Anger is building in the Commons over the Church of England's decision on women bishops, but what action, if any, can be taken?
The Church of England General Synod voted against allowing women bishops in what the Archbishop of Canterbury called "a missed opportunity".
Today's debate on female bishops is painfully slow but shows the determination of the Church to build consensus and respect their community.
Labour MP for Durham City Roberta Blackman Woods, Conservative MP for Torridge and West Devon Geoffrey Cox and Liberal Democrat MP for St Austell and Newquay Stephen Gilbert have tweeted:
V disappointed by Church of Eng vote on women bishops Hope Justin Welby can make progress & correct this wrong unrepresentative vote #Synod
Synod decision is the democratic and legitimate expression of the government of the church and should be respected even if we disagree.
Church of England seems to be taking Wilde's advice the wrong way around - doesn't want those who want to be members #LostThePlot
"One speaker said, as if it mattered: "I don't believe that this is legislation that will allow the world to look at the church tonight and see Jesus Christ"; and no one pointed out that back on planet earth, the world will look at the church today and say: 'Jesus Christ!'"
"The decision is remarkable but understandable given the Anglican Church's paralysis. On the one hand, it has become the Labour Party at prayer – fixated on equality. On the other, its obsession with showing respect to conservatives means that it cannot commit to its own egalitarian principles."
"Yesterday was a sad and shameful day for the Church of England and therefore for the country of which it is the established religion. It took 12 years of deliberation and prayer for the Church to arrive at its decision on appointing women as bishops, and yet it got that decision dreadfully wrong."
The Revd Canon Dr Giles Fraser, former Canon Chancellor of St Paul's Cathedral, said of today's result:
The Church of England has become a national disgrace.
Archbishop of Canterbury Dr Rowan Williams said he "can well understand that feeling of rejection and unhappiness" that women may be feeling towards the institutional Church after today's result.
Rev Prebendary Rod Thomas, the chairman of the conservative evangelical grouping Reform - which recommended a no vote - concluded the General Synod's decision on women bishops is "very good news for the Church of England".
The Plymouth vicar said, "We have avoided what could have been a disastrous mistake for our unity and witness".
The defeat came in spite of a series of appeals from senior Bishops in the Church for the Synod to back final approval for the legislation.
Sources close to Culture Secretary Maria Miller said tonight:
Whilst this is a matter for the church, its very disappointing.
As we seek to help women fulfil their potential throughout society this ruling would suggest the church is at the very least behind the times.

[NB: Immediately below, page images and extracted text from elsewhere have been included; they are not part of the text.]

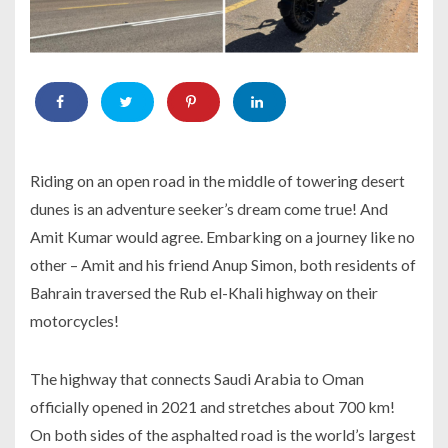
Riding on an open road in the middle of towering desert
dunes is an adventure seeker’s dream come true! And
Amit Kumar would agree. Embarking on a journey like no
other – Amit and his friend Anup Simon, both residents of
Bahrain traversed the Rub el-Khali highway on their
motorcycles!
The highway that connects Saudi Arabia to Oman
officially opened in 2021 and stretches about 700 km!
On both sides of the asphalted road is the world’s largest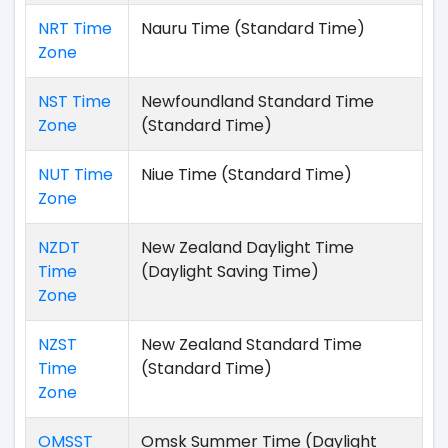
NRT Time
Nauru Time (Standard Time)
Zone
NST Time
Newfoundland Standard Time
Zone
(Standard Time)
NUT Time
Niue Time (Standard Time)
Zone
NZDT
New Zealand Daylight Time
Time
(Daylight Saving Time)
Zone
NZST
New Zealand Standard Time
Time
(Standard Time)
Zone
OMSST
Omsk Summer Time (Daylight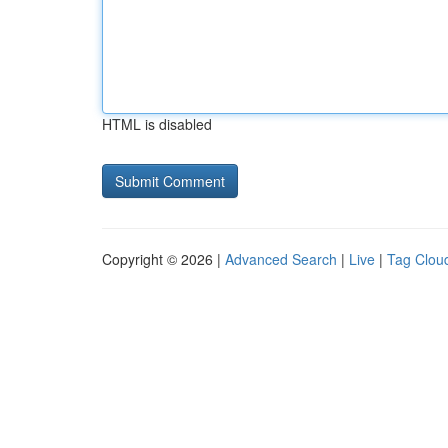
HTML is disabled
Copyright © 2026 |
Advanced Search
|
Live
|
Tag Clou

Campaign group Together4ward, which was set up by the Church Society to encourage a no vote, said its members are "reflecting on and praying about" the outcome of the General Synod vote.
"We are, however, pleased that Synod has chosen not to pass the Women Bishops Measure in its current form, which we believe would not have allowed the Church to go forward together", it added.
The group said it will make a fuller statement "in due course".
The majority of British people are in favour of the Church of England allowing women to become bishops, according to the latest ITV News Index Poll carried out by ComRes.
Of those people asked:
- 67% voted in favour
- 13% voted against
- 20% said they did not know
ComRes interviewed 2,055 adults online from 16-18 November.